By Paul McClure August 14, 2023
Researchers have uncovered the pathway that leads to an aggressive form of prostate cancer and a potential treatment for it Depositphotos
Researchers have uncovered the molecular mechanism that drives an aggressive form of prostate cancer that doesn’t respond well to typical treatments. Importantly, they also identified a drug currently undergoing clinical trials that can potentially treat it.
Adenocarcinoma, or glandular prostate cancer, is the most common type of prostate cancer. One first-line treatment for advanced prostate cancer is hormone therapy to block the effects of androgen in the body, which can help prevent prostate cancer cells from growing. However, for some men, treatment can cause the cancer to morph into a more aggressive form called neuroendocrine prostate cancer (NEPC), the most lethal prostate cancer there is and one that has no definitive treatment.
In a new study, researchers from Michigan Medicine at the University of Michigan expanded on their previous work, which identified a key driver of cell growth in prostate cancer, and discovered the pathway that leads to the development of NEPC. More importantly, they identified a way to treat it.
The process by which adenocarcinomas shift to NEPC is known as lineage plasticity, a kind of cellular reprogramming where cells transition from one committed pathway to another as a means of bypassing therapy. The mechanisms driving lineage plasticity are not well understood, but what is known is that once it occurs, few treatment options exist.
“Our prior work demonstrated that approximately 15-20% of patients whose tumors start growing despite newer hormonal treatments will lose the adenocarcinoma program and take on other identifies, including one called neuroendocrine prostate cancer,” said Joshi Alumkal, corresponding author of the study.
That prior work identified that the protein lysine-specific demethylase 1 (LSD1) was important for the survival of prostate adenocarcinoma tumors. In the current study, the researchers wanted to see whether LSD1 was also involved in NEPC.
Examination of tissues from patients with metastatic prostate cancer showed that LSD1 was more highly expressed in NEPC tumors than in adenocarcinoma tumors. To determine the importance of LSD1, the researchers removed LSD1 from cell models of NEPC and found that the cells grew less well, demonstrating that LSD1 was essential for the survival of these aggressive cells.
They then tested whether blocking the interaction of LSD1 with other proteins could inhibit its actions.
“Ultimately, we found that a class of drugs – allosteric inhibitors – that block protein-protein interactions was much more effective in stopping LSD1 and slowing the growth of cancer cells,” said Anbarasu Kumaraswamy, the study’s lead author.
Figuring out how LSD1 works led the researchers to identify key genes and molecular pathways controlled by LSD1 in NEPC. They discovered that LSD1 turned off the gene TP53, which provides instructions for making a tumor-suppressing protein, p53. If LSD1 was inhibited in cancer cell models, p53 was reactivated and tumor growth was suppressed.
“That cell lines lacking p53 were less sensitive to LSD1 inhibition gives us strong clues about the importance of p53 reactivation for the anti-tumor effects of LSD1 inhibition,” said Alumkal.
The next step was to test the effectiveness of a known LSD1 inhibitor. The researchers used mouse models to test the effectiveness of seclidemstat, a drug that’s currently undergoing phase 1 clinical trials as a treatment for sarcoma, a cancer that starts in the bones and connective tissue.
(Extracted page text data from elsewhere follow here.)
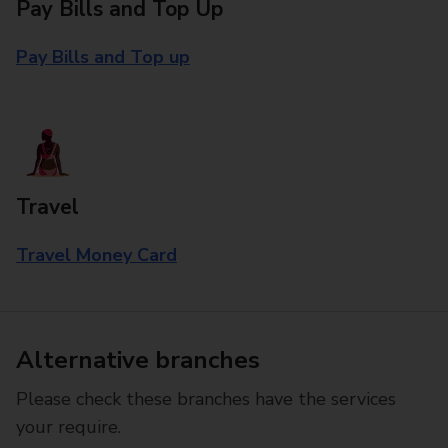
Pay Bills and Top Up
Pay Bills and Top up
Travel
Travel Money Card
Alternative branches
Please check these branches have the services
your require.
In every case, the drug blocked NEPC tumor growth and in several tumors there was complete regression.
The researchers say their findings suggest a potential treatment for patients with NEPC and other cancers.
“The fact that the drug we found is in clinical testing gives us hope that we might be able to develop clinical trials targeting LSD1 in aggressive prostate cancers in the near term,” Alumkal said. “These findings could also lead to a more generalizable approach to reactivating p53 function in other cancers.”
The study was published in the journal JCI Insight.